Your Brain Literally Ran on Fumes
Some eye-opening research explaining why your brain feels like it’s stuffed with cotton balls post-marathon came from a small study published in Nature Metabolism. Researchers used MRI to scan runners' brains before and after a marathon and found that myelin — the fatty sheath that insulates your neurons and keeps signals firing cleanly — was measurably reduced in 12 brain regions after the race.
The researchers hypothesize that when glycogen stores run out, the brain may dip into myelin lipids as an emergency fuel source. The affected areas govern motor coordination, sensory integration, and emotional processing — which tracks with the post-race fog, emotional flatness, and shaky legs that have nothing to do with muscle soreness (though the researchers didn’t assess cognitive function).

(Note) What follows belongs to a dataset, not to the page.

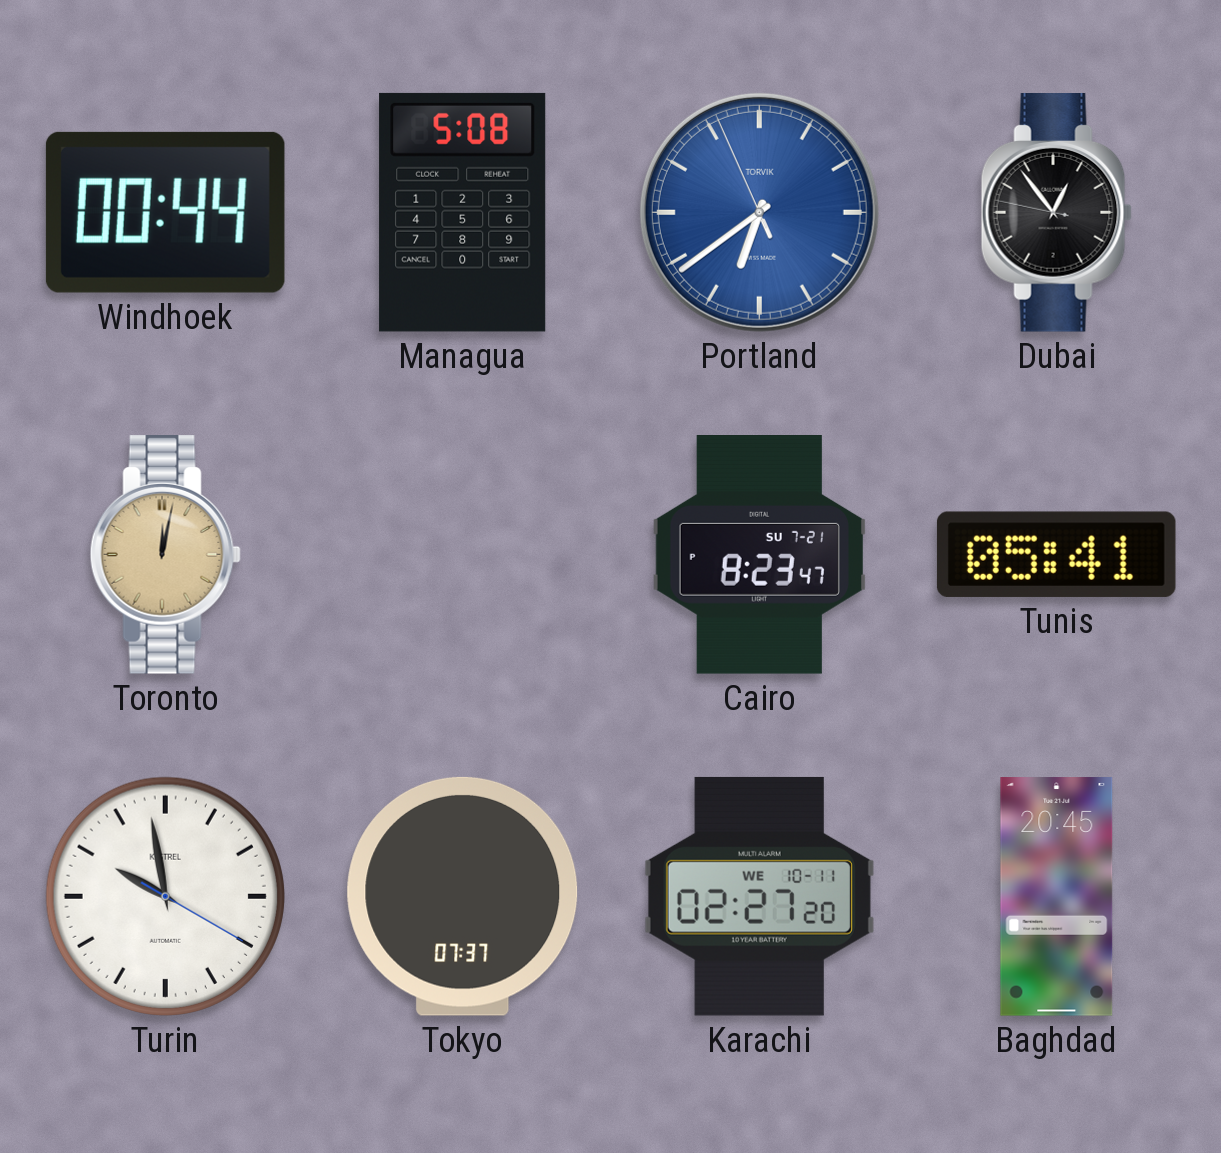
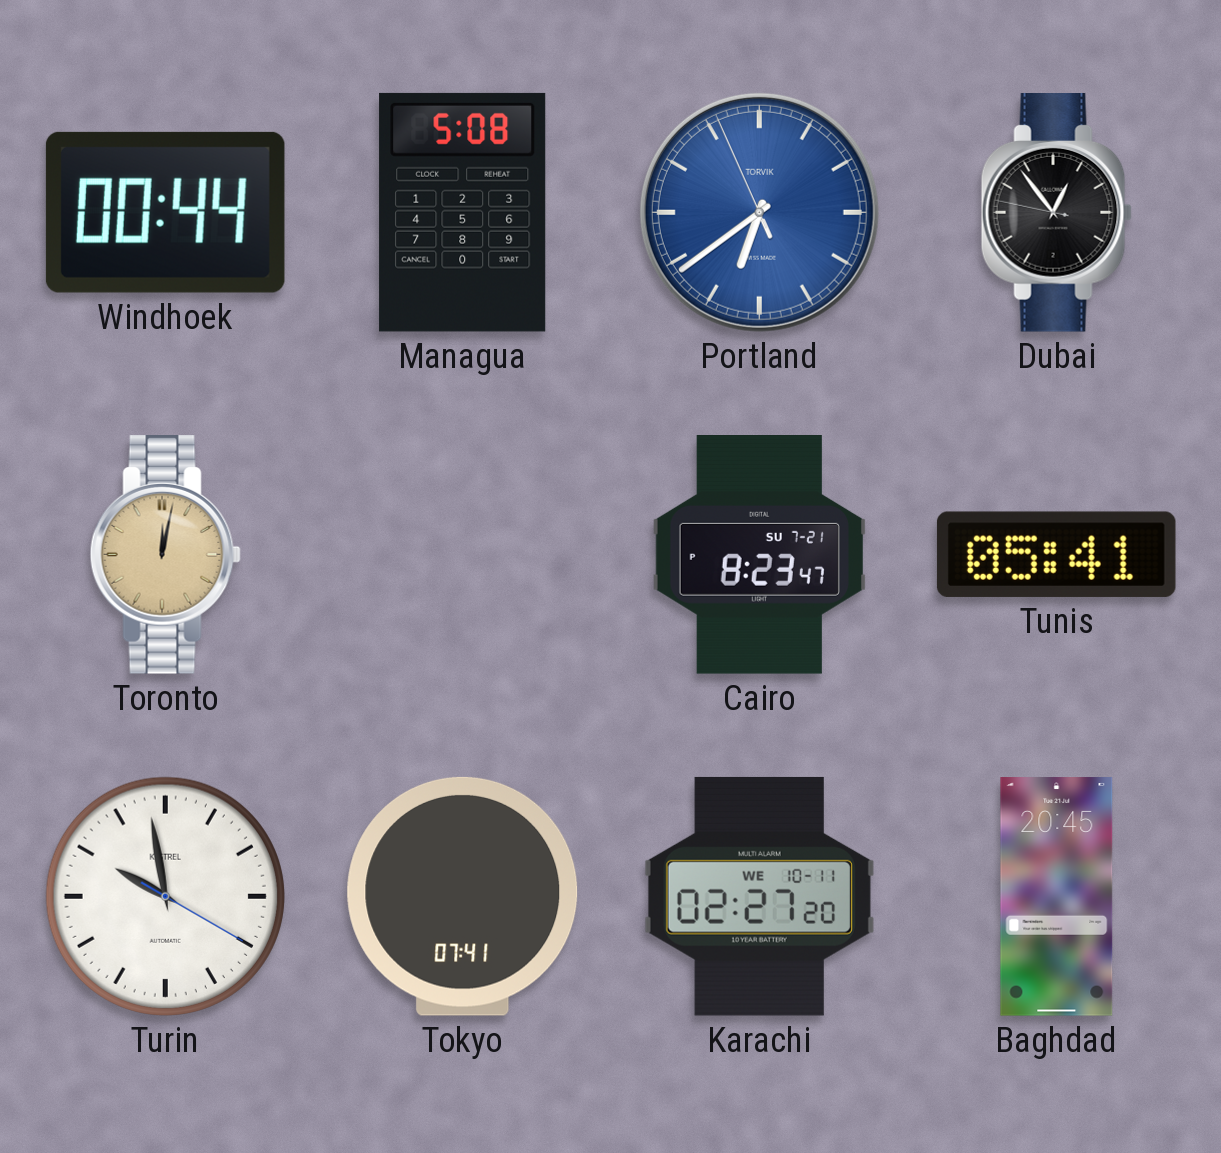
Tokyo: 07:37 -> 07:41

The study found that myelin had substantially recovered by two weeks post-race and was fully restored within two months. The researchers stress that running marathons is not harmful for the brain; “on the contrary, the use and replacement of myelin as an energy reserve is beneficial because this exercises the brain's metabolic machinery,” said researcher Carlos Matute in a press release.
Help Your Body Heal Up
Obviously, your body is gonna need a little time to recover from all that. You can help nudge the healing process along with a little TLC. Along with some light recovery activity to keep the blood moving over the following week:
Eat. Eat. Eat. You’ve just drained your energy stores (including from your brain!), damaged your muscles, and pummeled your organs. It’s time to give them the fuel and nourishment they need to restock and rebuild. Focus on complex carbohydrates to restock depleted glycogen, protein to rebuild muscles, and anti-inflammatory foods like fatty fish and fresh produce to soothe joint and muscle stress.
Importantly, muscle protein synthesis — the process that actually repairs the microscopic damage from 26.2 miles — requires a bigger protein signal than you might expect, and that threshold goes up after 40 due to anabolic resistance. Older muscles become less responsive to protein's repair signals, meaning you need more to get the same effect.
A small trial on women aged 48+ found that 40 grams of high-quality protein along with 30 grams of carbs immediately post-exercise had a meaningfully better effect on muscle function recovery at 24 hours compared to the standard 20-gram (plus carbs) dose — and 20 grams showed no clear advantage over a carb-only recovery drink. Leucine-rich sources (whey protein, chicken, salmon, Greek yogurt) drive the response most effectively. Aim for that 40g dose within 30–60 minutes of finishing, then repeat every 3–4 hours for the first 24–48 hours.
Watch your iron. The repetitive foot impact of marathon running causes a mechanical breakdown of red blood cells — foot-strike hemolysis — that depletes iron stores. Up to 48% of female marathon runners have clinical iron deficiency. Standard blood panels can look completely normal while ferritin (your storage iron) is critically low, with real impacts on energy, mood, and recovery speed. If your fatigue isn't resolving after two weeks of solid rest and nutrition, ask your doctor for a full iron panel including ferritin — not just hemoglobin.
Sleep. Sleep is recovery tool #1. Deep sleep is when growth hormone peaks, and growth hormone is your primary overnight tissue repair signal. Poor sleep after a marathon doesn't just make you tired, it also directly impairs the recovery you're trying to accomplish. If you have hot flashes disrupting your sleep, it’s well worth addressing them for proper recovery–and long-term health.